Genoa: squadra che vince... si cambia

Come ogni stagione, Gasperini si ritrova con la squadra sfasciata, ma sembra non risentirne, scopriamo il suo Genoa 2015/16

Genoa: squadra che vince... si cambia
Gian Piero Gasperini, 57 anni, dal 2013 tecnico del Genoa

Domenica pomeriggio la Juventus di Allegri, contro il Genoa al Ferraris, dovrà confermare i passi avanti visti contro il City in Coppa. Dimostrando soprattutto di aver superato il periodo buio e quelle difficoltà che hanno condizionato i bianconeri nelle prime tre partite della stagione.

Il Genoa viene da una vittoria (in casa per 2-0 contro il Verona) e due sconfitte (entrambe 1-0 fuori casa contro Palermo e Fiorentina), non proprio un inizio esaltante per la banda di Gasperini, ma dopo aver perso diversi titolari durante la sessione estiva di mercato c’era da aspettarselo.
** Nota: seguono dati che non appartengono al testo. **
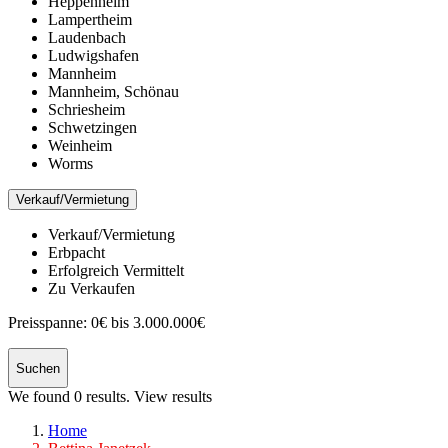
Heppenheim
Lampertheim
Laudenbach
Ludwigshafen
Mannheim
Mannheim, Schönau
Schriesheim
Schwetzingen
Weinheim
Worms
Verkauf/Vermietung
Verkauf/Vermietung
Erbpacht
Erfolgreich Vermittelt
Zu Verkaufen
Preisspanne:
0€ bis 3.000.000€
Suchen
We found
0
results.
View results
Home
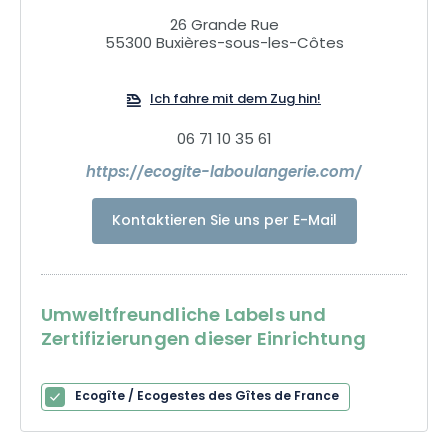
Produzenten sowie einer bemerkenswerten Architektur
26 Grande Rue
entdecken können. Das Ecogite de la Boulangerie mit
55300 Buxières-sous-les-Côtes
seinen 3 Schlafzimmern, die auch für Personen mit
eingeschränkter Mobilität geeignet sind, und seinem
Ich fahre mit dem Zug hin!
großen Wohnraum bietet Ihnen unvergessliche Momente
und Ferien.
06 71 10 35 61
https://ecogite-laboulangerie.com/
Kontaktieren Sie uns per E-Mail
Umweltfreundliche Labels und
Zertifizierungen dieser Einrichtung
Ecogîte / Ecogestes des Gîtes de France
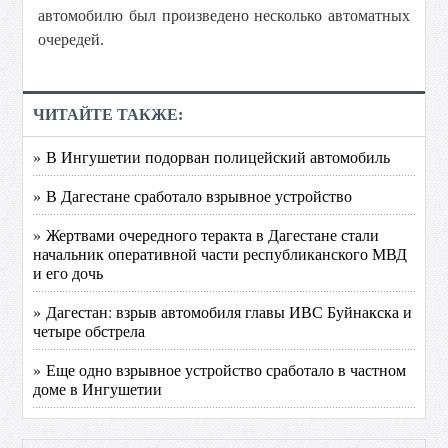
автомобилю был произведено несколько автоматных
очередей.
ЧИТАЙТЕ ТАКЖЕ:
» В Ингушетии подорван полицейский автомобиль
» В Дагестане сработало взрывное устройство
» Жертвами очередного теракта в Дагестане стали
начальник оперативной части республиканского МВД
и его дочь
» Дагестан: взрыв автомобиля главы ИВС Буйнакска и
четыре обстрела
» Еще одно взрывное устройство сработало в частном
доме в Ингушетии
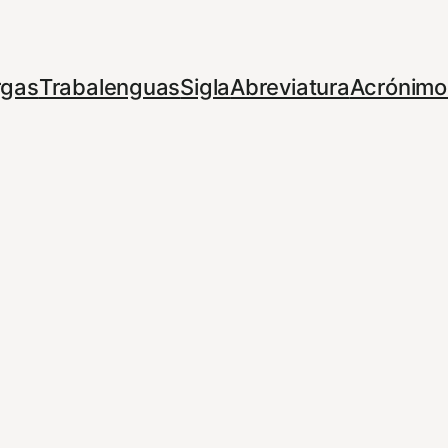
rgas
Trabalenguas
Sigla
Abreviatura
Acrónimo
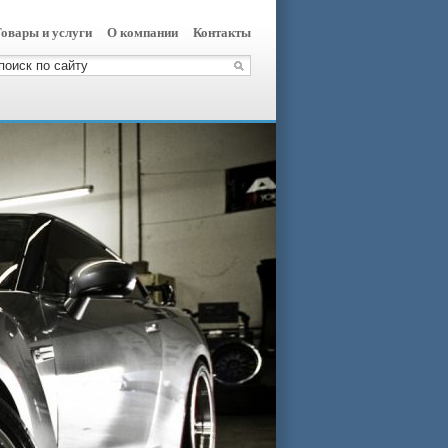
овары и услуги
О компании
Контакты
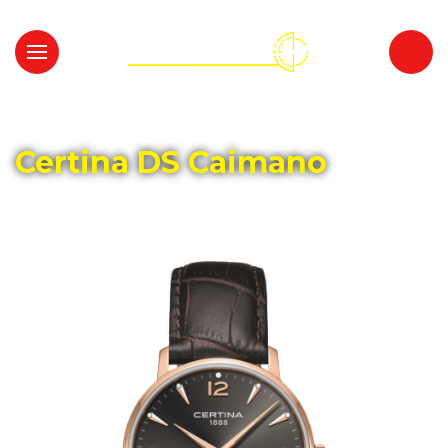
Главная
Каталог
CERTINA
Certina DS Caimano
Bertolacci, Kucka, Pinilla, Roncaglia, Iago Falque, Edenilson, Niang, questi i giocatori che sono stati ceduti in estate (oltre a molti altri) e che facevano parte molto spesso dell’undici titolare del Gasp. La società però, come ogni anno, si è mossa molto nel mercato e anche abbastanza bene, riuscendo a portare a Genova calciatori di buon livello e con esperienza internazionale, basti pensare a Pandev, Dzemaili, Munoz, Figueiras, Capel ma anche al giovane Ntcham. Il Gasp, come ad ogni inizio di stagione, si ritrova con la squadra della stagione precedente sfasciata e deve ricominciare da zero il processo di unione e rafforzamento del gruppo. Processo inevitabile quando quasi la metà dei titolari viene venduta e devono essere inseriti volti nuovi, ma il tecnico piemontese in questo è un proprio e vero mago. Basta guardare la scorsa stagione in cui è riuscito a portare i rossoblù ad un passo dall’Europa, poi sfumata per le solite questioni extracalcistiche.

Come dicevamo, le prime tre giornate di campionato non sono state esaltanti per quanto riguarda il risultato, ma comunque le sconfitte che sono arrivate sono di misura (1-0 entrambe), di cui quella contro il Palermo solo al 91esimo. Le note positive vengono dal gioco espresso, infatti il Genoa in tutte e tre le partite è stato in campo molto bene, cercando di imporre il proprio ritmo e di fare la partita, cosa che si è vista anche con la Fiorentina. In quella partita però i rossoblù hanno sofferto i cross dalle fasce e le palle inattive ma soprattutto non sono riusciti a pareggiare nonostante la superiorità numerica. Gasperini in queste prime tre giornate ha sistemato i suoi con il solito 3-4-3 o 3-4-1-2 con il giovane Ntcham alle spalle di Pandev e uno tra Gakpè o Capel. A centrocampo, dopo gli addii di Kucka e Bertolacci, si sono presi la maglia da titolare Rincon e Tino Costa, i due sudamericani costituiscono una coppia di indubbio valore sia tecnico che tattico. Entrambi sono molto abili nel recuperare palloni e nel fare ripartire la manovra, con Costa dotato anche di un ottimo tiro dalla distanza. Sulle fasce il Gasp, in tutte le partite finora disputate, ha impiegato Laxalt a sinistra (lui mancino) e Cissokho a destra, giocatori che si sono dimostrati all’altezza del ruolo per niente facile, soprattutto l’uruguagio che nasce centrocampista e non è abituato a giocare con questo modulo. Per quanto riguarda la difesa, il Gasp non ha apportato grandi stravolgimenti rispetto alla stagione passata. Infatti al fianco di De Maio e Burdisso, dopo l’addio di Roncaglia, si è aggiunto Armando Izzo, classe ’92, difensore dai piedi educati che non disdegna l’impostazione. Dunque questo Genoa potrebbe essere una vera e propria insidia per i bianconeri, che sicuramente ricorderanno la partita al Ferraris della scorsa stagione. Gol di Antonini al 94esimo e Juve tornata a Torino con zero punti.

Quella di domenica sarà, senza dubbio, una partita molto interessante. Il Genoa vuole continuare a vincere davanti al proprio pubblico, ma soprattutto vuole confermare il risultato dello scorso anno. La Juventus vuole vendicare quella partita e riprendere la corsa scudetto. Ne vedremo delle belle.